• **Work instruction**
Wherever the string "kiểu" occurs in a line of these records, report that line.

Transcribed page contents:
== Segment start ==
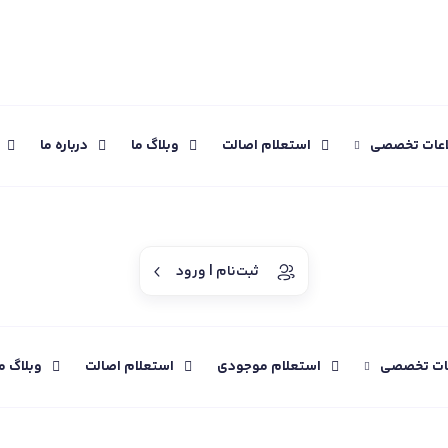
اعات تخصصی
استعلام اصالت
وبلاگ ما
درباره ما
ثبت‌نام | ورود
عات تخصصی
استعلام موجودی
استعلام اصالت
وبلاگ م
== Segment end ==
== Segment start ==
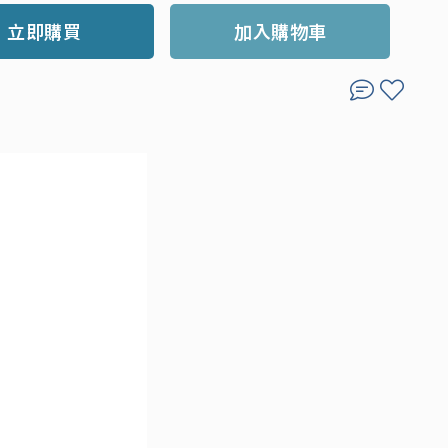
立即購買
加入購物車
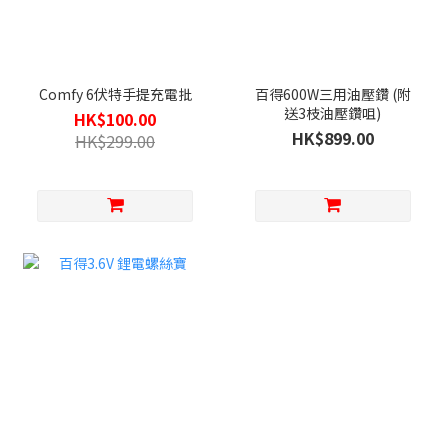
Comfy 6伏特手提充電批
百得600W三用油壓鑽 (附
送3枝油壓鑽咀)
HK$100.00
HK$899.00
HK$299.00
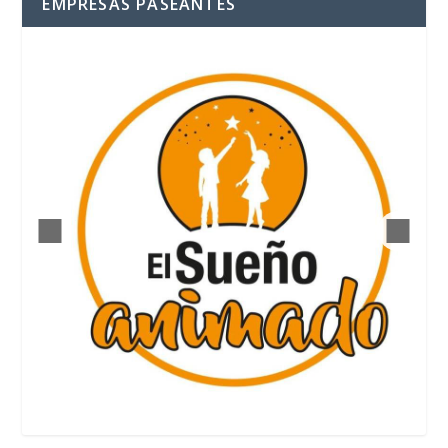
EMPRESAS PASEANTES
== Segment end ==
== Segment start ==
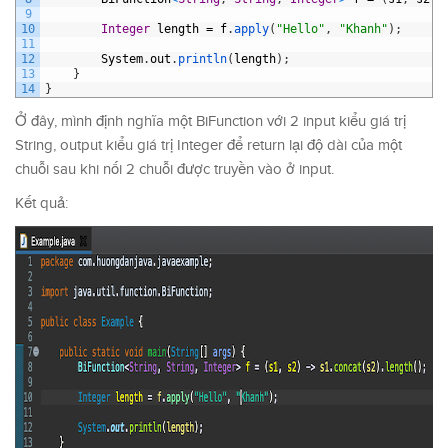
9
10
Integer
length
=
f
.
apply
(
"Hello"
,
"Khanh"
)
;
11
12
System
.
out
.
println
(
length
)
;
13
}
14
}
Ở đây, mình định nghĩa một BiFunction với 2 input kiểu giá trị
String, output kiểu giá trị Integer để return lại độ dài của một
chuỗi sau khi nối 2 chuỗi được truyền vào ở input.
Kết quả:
== Segment end ==
• **Output of the task**
Ở đây, mình định nghĩa một BiFunction với 2 input kiểu giá trị
String, output kiểu giá trị Integer để return lại độ dài của một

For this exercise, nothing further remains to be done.